Since the early 2000s, digital music libraries and music streaming services on the internet have grown exponentially. Digital music is now responsible for 56% of the total music industry revenue. Streaming services with huge catalogs have become the primary means through which most people listen to their favorite music. The growth in digital music has inadvertently led to an overabundance in available music - ultimately making it difficult for users to find music new or existing music to enjoy listening. Hence, streaming platforms have the challenge of introducing new enjoyable songs for users. Music platforms often try to achieve this by curating playlists based of a users listening taste. That is, streaming services have looked into means of categorizing music to allow for personalized recommendations. One method involves direct analysis of the raw audio information in a given song, scoring the raw data on a variety of metrics. The complexity of playlist generation lies with the ability to correctly cluster songs which are similar. We shall take a slightly different, rather more simple approach in this project. That is, we are to look to classify songs into two genres. Genre classification although very different from playlist curation, shares similar principles with respect to the applied algorithms and song characteristics.
We shall examine data compiled by a research group known as The Echo Nest.
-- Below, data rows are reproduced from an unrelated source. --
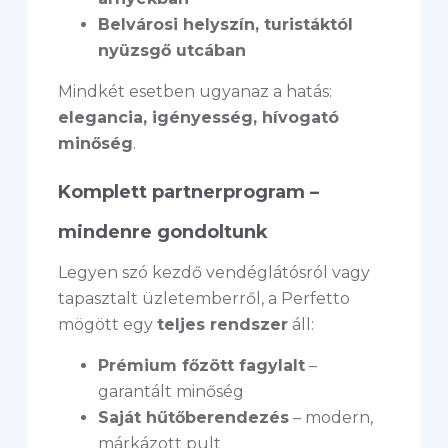
Belvárosi helyszín, turistáktól
nyüzsgő utcában
Mindkét esetben ugyanaz a hatás:
elegancia, igényesség, hívogató
minőség
.
Komplett partnerprogram –
mindenre gondoltunk
Legyen szó kezdő vendéglátósról vagy
tapasztalt üzletemberről, a Perfetto
mögött egy
teljes rendszer
áll:
Prémium főzött fagylalt
–
garantált minőség
Saját hűtőberendezés
– modern,
márkázott pult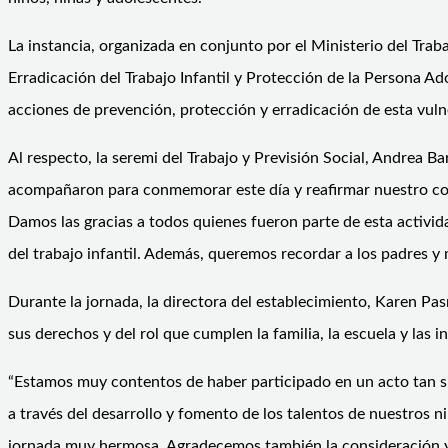
La
instancia
, organizada en conjunto por el Ministerio del Traba
Erradicación del Trabajo Infantil y Protección de la Persona 
acciones de prevención, protección y erradicación de esta vuln
Al respecto, la seremi del Trabajo y Previsión Social, Andrea B
acompañaron para conmemorar este día y reafirmar nuestro compr
Damos las gracias a todos quienes fueron parte de esta activi
del trabajo infantil. Además, queremos recordar a los padres y m
Durante la jornada, la directora del establecimiento, Karen Pa
sus derechos y del rol que cumplen la familia, la escuela y las i
“Estamos muy contentos de haber participado en un acto tan sig
a través del desarrollo y fomento de los talentos de nuestros
ni
jornada muy hermosa. Agradecemos también la consideración y t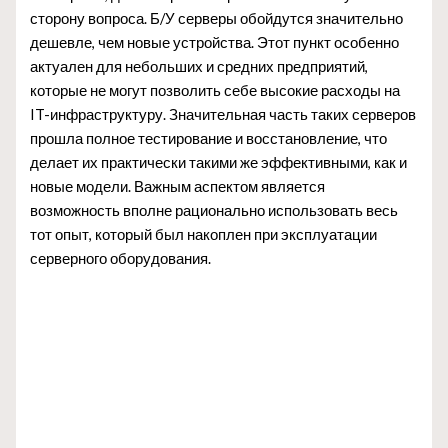
сторону вопроса. Б/У серверы обойдутся значительно
дешевле, чем новые устройства. Этот пункт особенно
актуален для небольших и средних предприятий,
которые не могут позволить себе высокие расходы на
IT-инфраструктуру. Значительная часть таких серверов
прошла полное тестирование и восстановление, что
делает их практически такими же эффективными, как и
новые модели. Важным аспектом является
возможность вполне рационально использовать весь
тот опыт, который был накоплен при эксплуатации
серверного оборудования.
Our goal is to look through this dataset and classify songs as being either 'Hip-Hop' or 'Rock' - all without listening to a single one ourselves. In doing so, we will learn how to clean our data, do some exploratory data visualization, and use feature reduction towards the goal of feeding our data through some simple machine learning algorithms, such as decision trees and logistic regression.
A song is about more than its title, artist, and number of listens. We have a dataset that has musical features of each track such as danceability and acousticness on a scale from -1 to 1. The data was complied and provided by The Echo Nest.
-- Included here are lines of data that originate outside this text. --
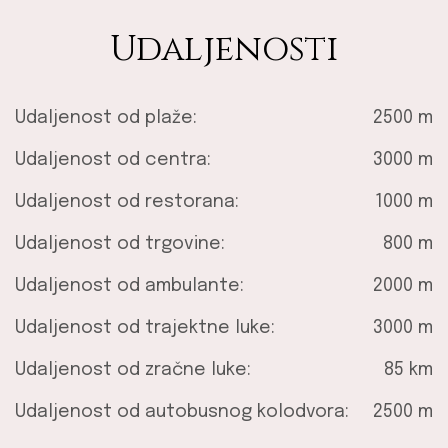
Udaljenosti
Udaljenost od plaže:
2500 m
Udaljenost od centra:
3000 m
Udaljenost od restorana:
1000 m
Udaljenost od trgovine:
800 m
Udaljenost od ambulante:
2000 m
Udaljenost od trajektne luke:
3000 m
Udaljenost od zračne luke:
85 km
Udaljenost od autobusnog kolodvora:
2500 m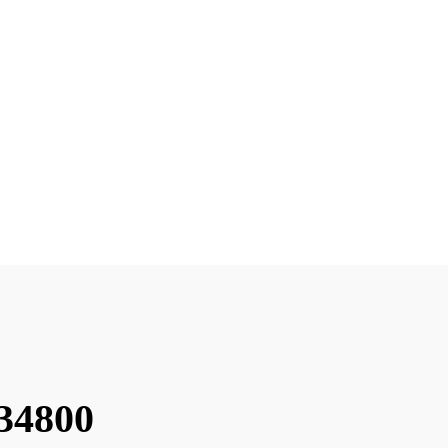
 34800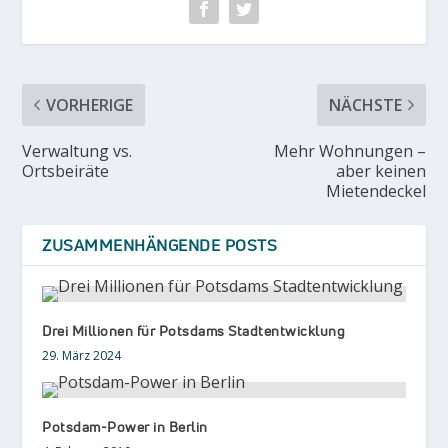
VORHERIGE
NÄCHSTE
Verwaltung vs.
Mehr Wohnungen –
Ortsbeiräte
aber keinen
Mietendeckel
ZUSAMMENHÄNGENDE POSTS
Drei Millionen für Potsdams Stadtentwicklung
29. März 2024
Potsdam-Power in Berlin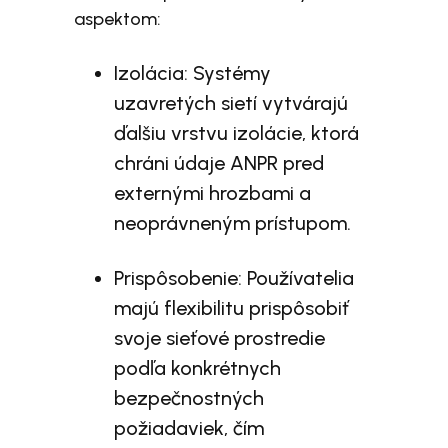
aspektom:
Izolácia: Systémy
uzavretých sietí vytvárajú
ďalšiu vrstvu izolácie, ktorá
chráni údaje ANPR pred
externými hrozbami a
neoprávneným prístupom.
Prispôsobenie: Používatelia
majú flexibilitu prispôsobiť
svoje sieťové prostredie
podľa konkrétnych
bezpečnostných
požiadaviek, čím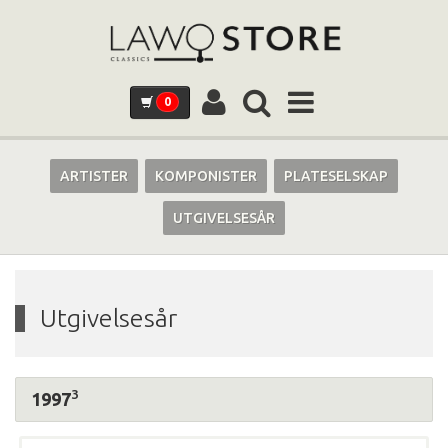
0
ARTISTER
KOMPONISTER
PLATESELSKAP
UTGIVELSESÅR
Utgivelsesår
3
1997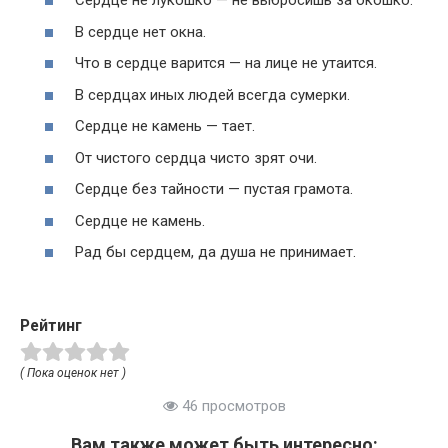
Сердце не лукошко — не выбросишь за окошко.
В сердце нет окна.
Что в сердце варится — на лице не утаится.
В сердцах иных людей всегда сумерки.
Сердце не камень — тает.
От чистого сердца чисто зрят очи.
Сердце без тайности — пустая грамота.
Сердце не камень.
Рад бы сердцем, да душа не принимает.
Рейтинг
( Пока оценок нет )
46 просмотров
Вам также может быть интересно: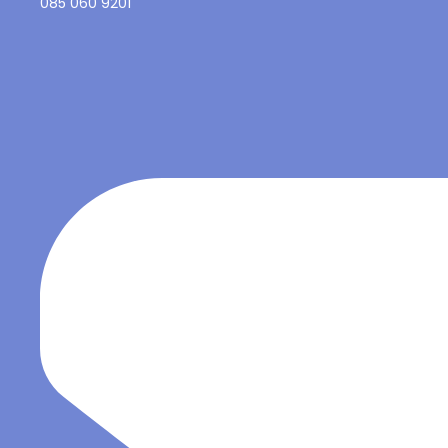
085 060 9201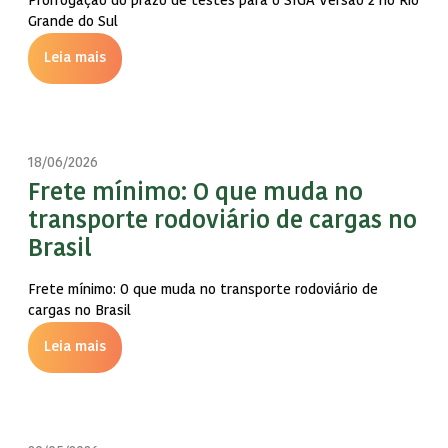
Prorrogação do prazo de testes para o SIGA Versão 2 no Rio
Grande do Sul
Leia mais
18/06/2026
Frete mínimo: O que muda no
transporte rodoviário de cargas no
Brasil
Frete mínimo: O que muda no transporte rodoviário de
cargas no Brasil
Leia mais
Speechiness, Acousticness, Instrumentalness, Liveness and Valence are all used to explain the content within each song. All these variables range in value from 0 to 100, where larger values represent greater amounts of the variable present in the song. Speechiness refers to how much of the song sounds although it has been spoken. Accoustiness refers to the amount of the song which contains an acoustic instrument. Instrumentalness is a measure of how instrumental a given song is. The likelihood of a song being a live recording is measured by Liveness - higher values indicate a higher likelihood of the song being a live recording. Lastly, Valence is a measure of how positive the song is overall.
Tempo is measured in Beats Per Minute (BPM). Tempo ranges from 60 to over 200 in this dataset - where 200 BPM would indicate an extremely fast song. Genre describes a conventional category that identifies some pieces of music as belonging to a shared tradition or set of conventions. Danceability is a measure of how danceable a given song is. This is measured on a scale from 0 to 100. Energy is measure on the same scale, however this variable is a measure for how energetic a song is.
# Modules
import pandas as pd
import matplotlib.pyplot as plt
%matplotlib inline
import seaborn as sns
from sklearn.preprocessing import StandardScaler
from sklearn.decomposition import PCA
from sklearn.model_selection import train_test_split
from sklearn.tree import DecisionTreeClassifier
import numpy as np
from sklearn.linear_model import LogisticRegression
from sklearn.metrics import classification_report
from sklearn.model_selection import KFold, cross_val_score
These exist in two different files, which are in different formats - CSV and JSON. CSV is a popular file format for denoting tabular data, JSON is another common file format in which databases often return the results of a given query.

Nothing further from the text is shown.